*Exercise prompt:* Print nothing except the line holding "The width and height of the screenshot is (468, 2576)." and the lines that come after it in the material below, and leave the pictures out.

*Records for the task:*
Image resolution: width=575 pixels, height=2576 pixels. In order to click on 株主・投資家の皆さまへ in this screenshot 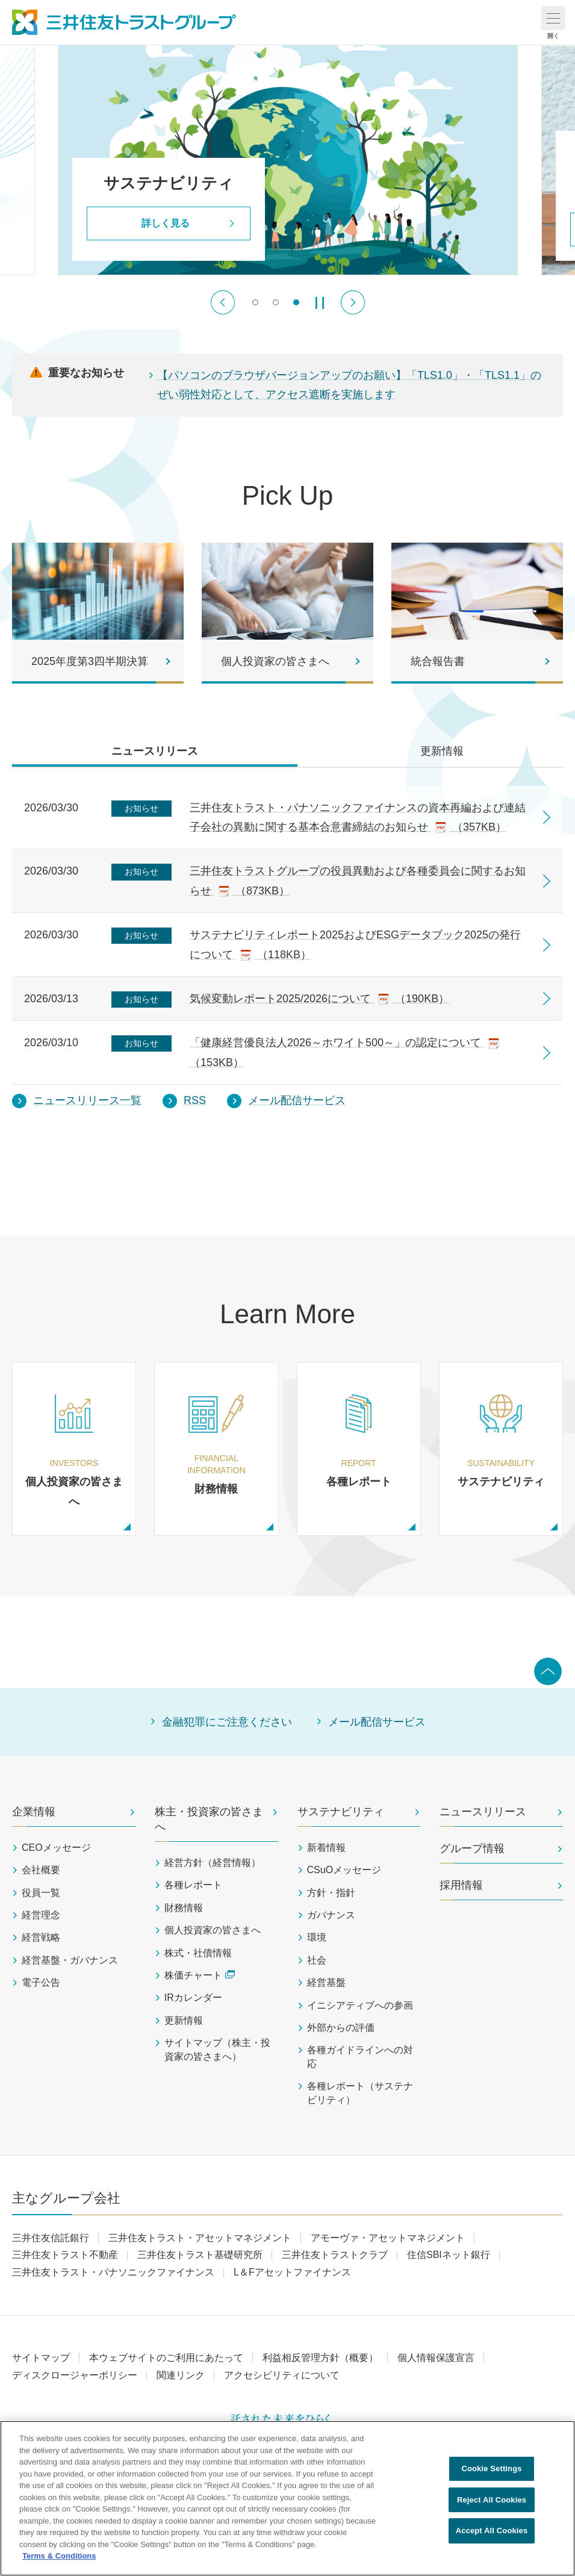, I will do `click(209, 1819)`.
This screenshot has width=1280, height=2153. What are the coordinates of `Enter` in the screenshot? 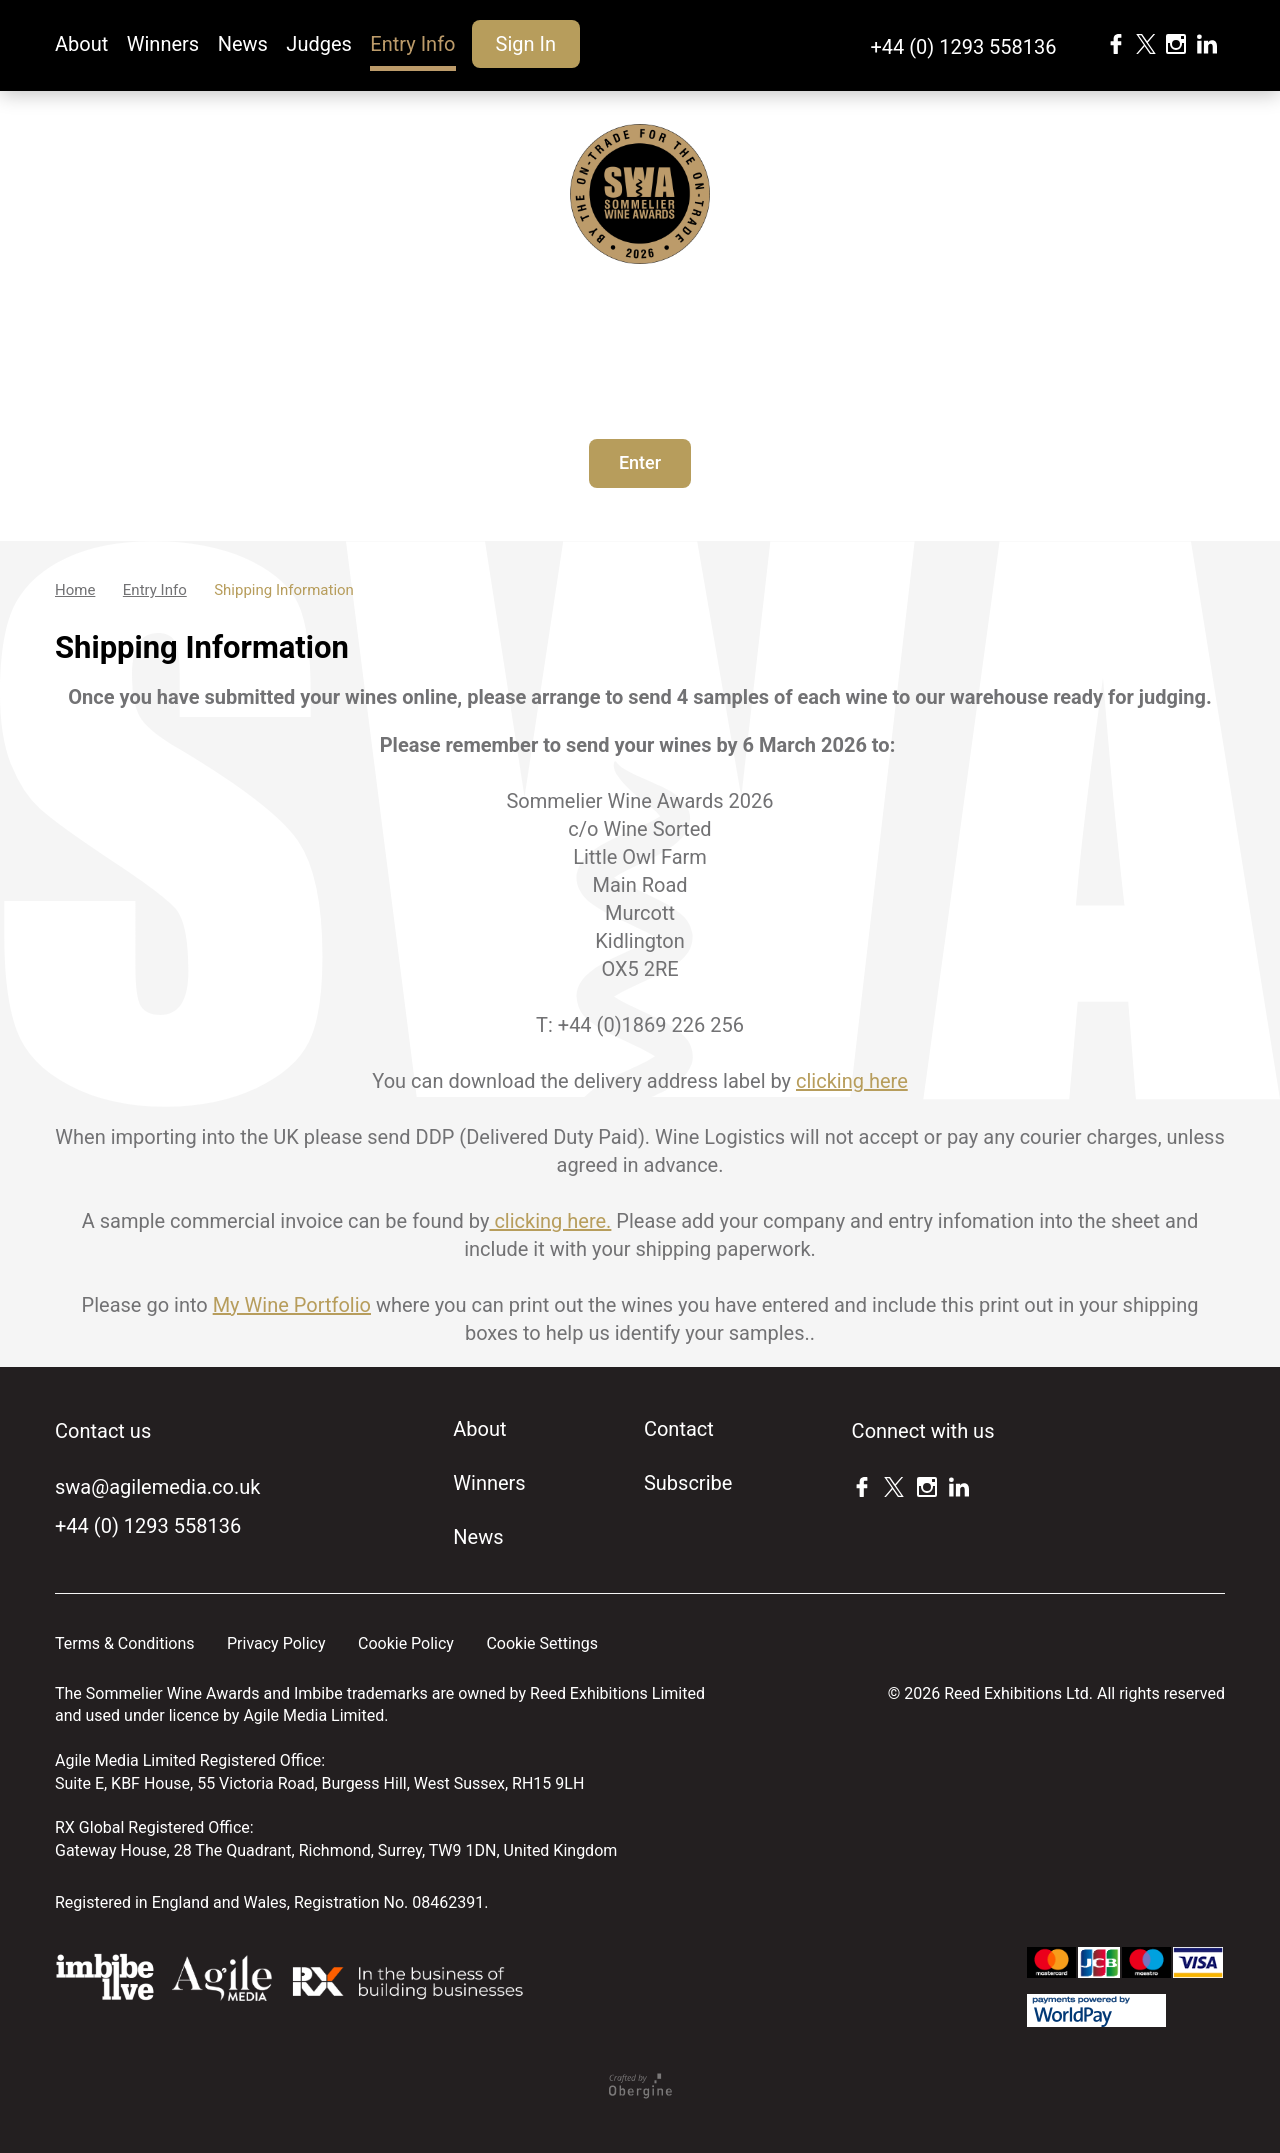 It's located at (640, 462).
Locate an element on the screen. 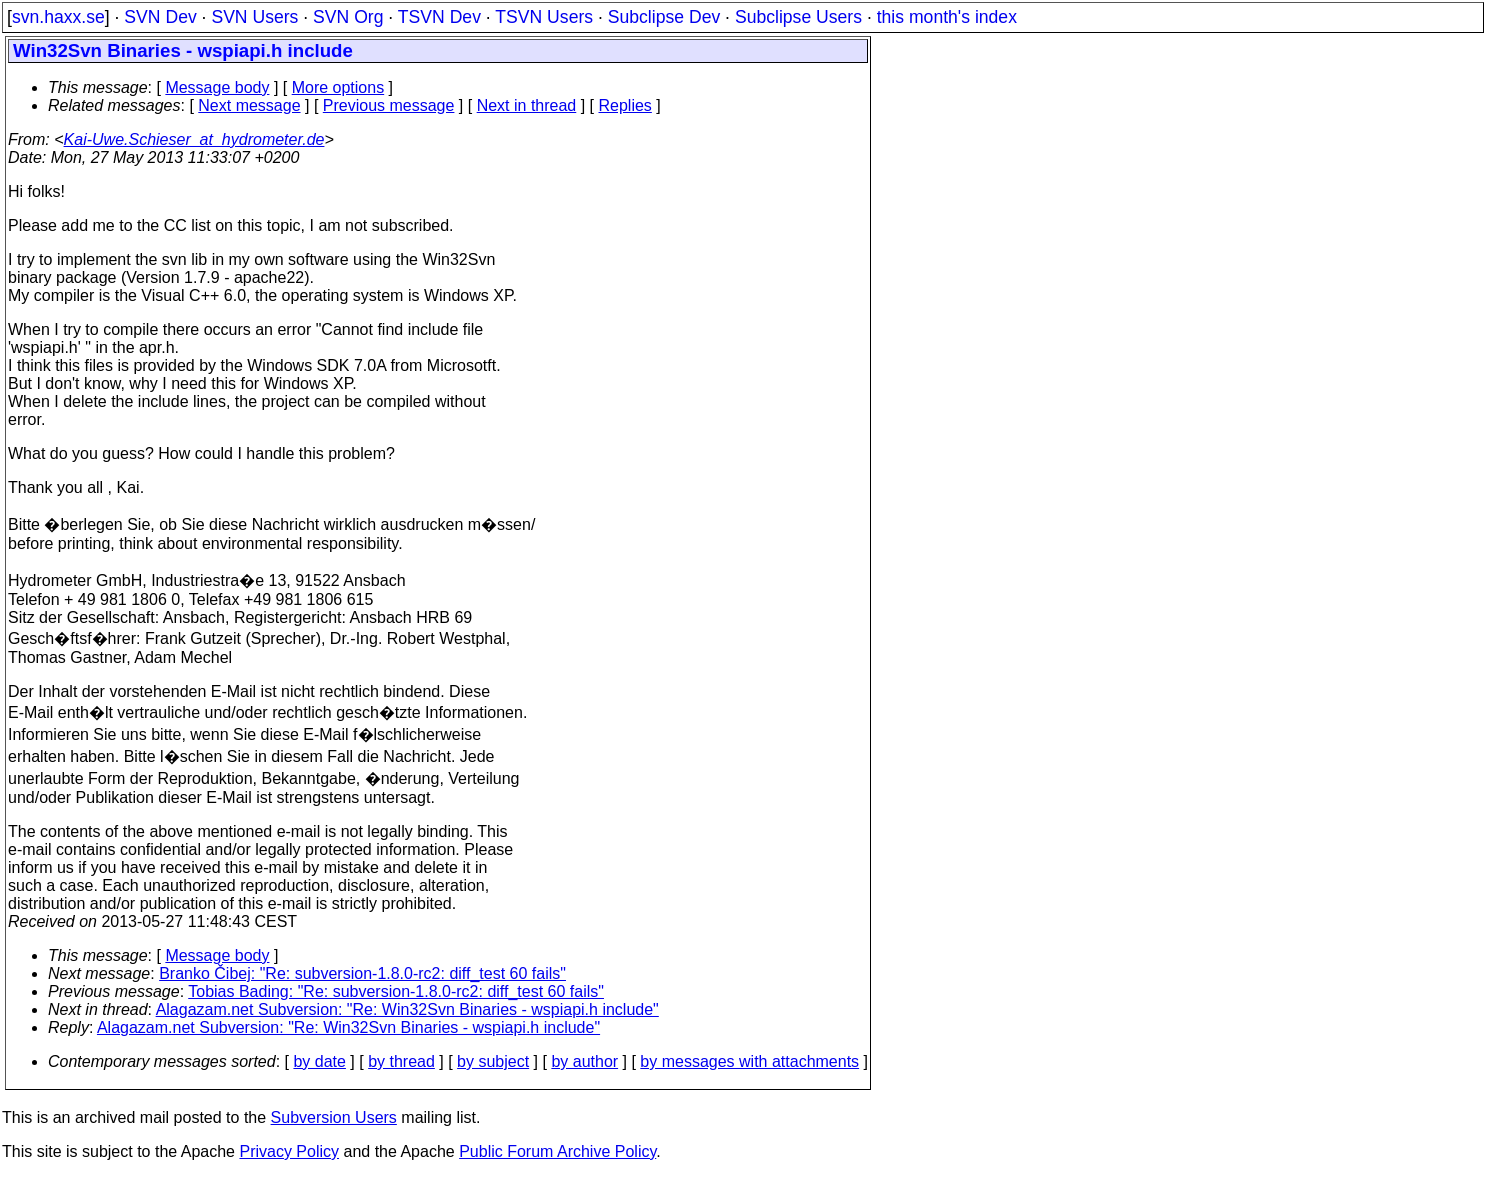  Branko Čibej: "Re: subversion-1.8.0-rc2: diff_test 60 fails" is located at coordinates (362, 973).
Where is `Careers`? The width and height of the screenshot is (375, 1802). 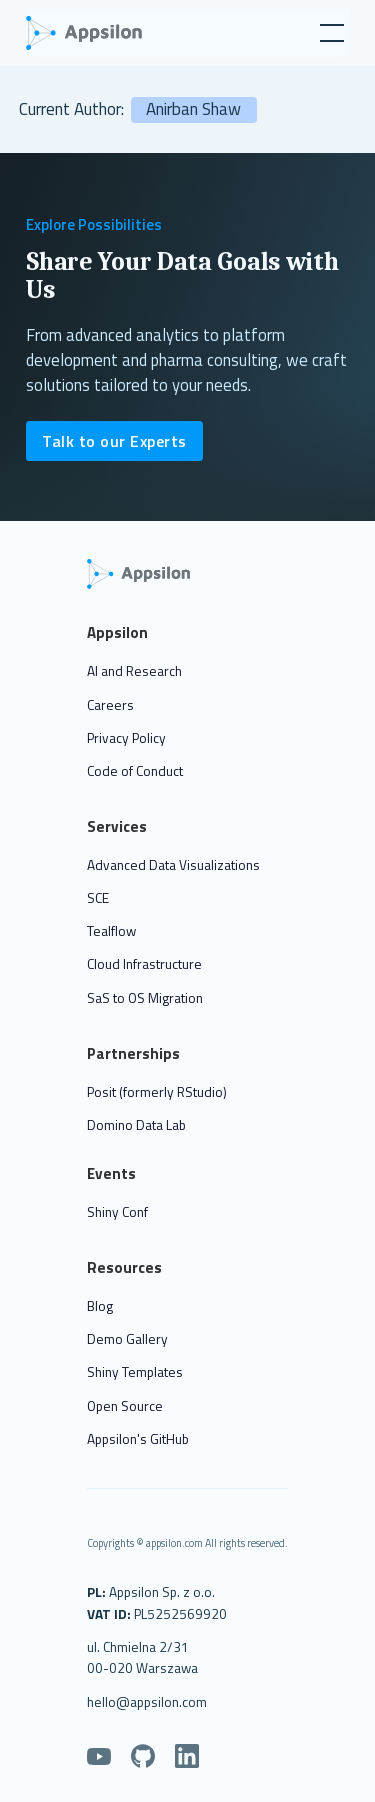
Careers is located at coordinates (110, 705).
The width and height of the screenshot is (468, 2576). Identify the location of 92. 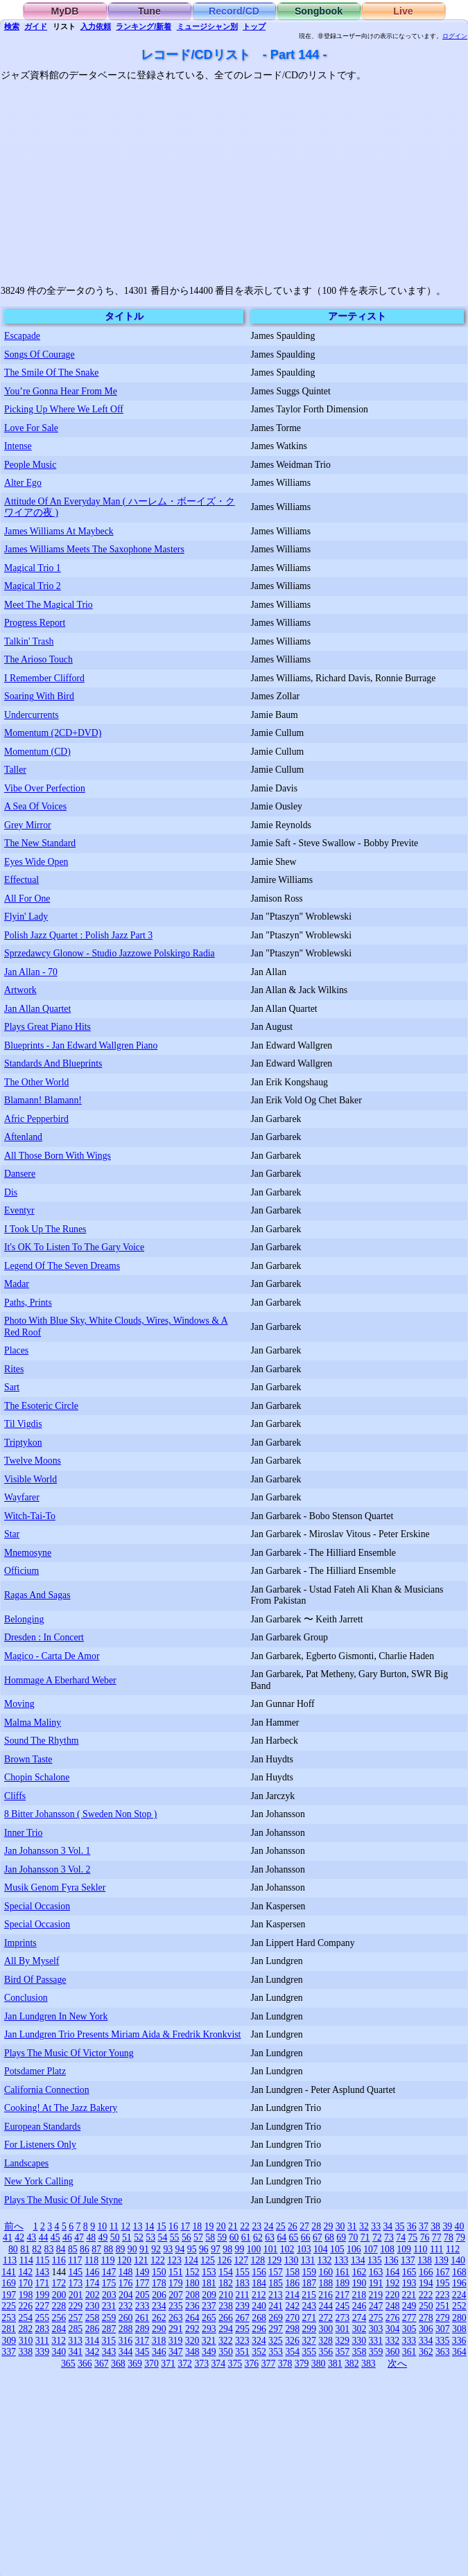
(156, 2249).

*Output for this task:*
The width and height of the screenshot is (468, 2576). Identify the location of 92. 
(156, 2249).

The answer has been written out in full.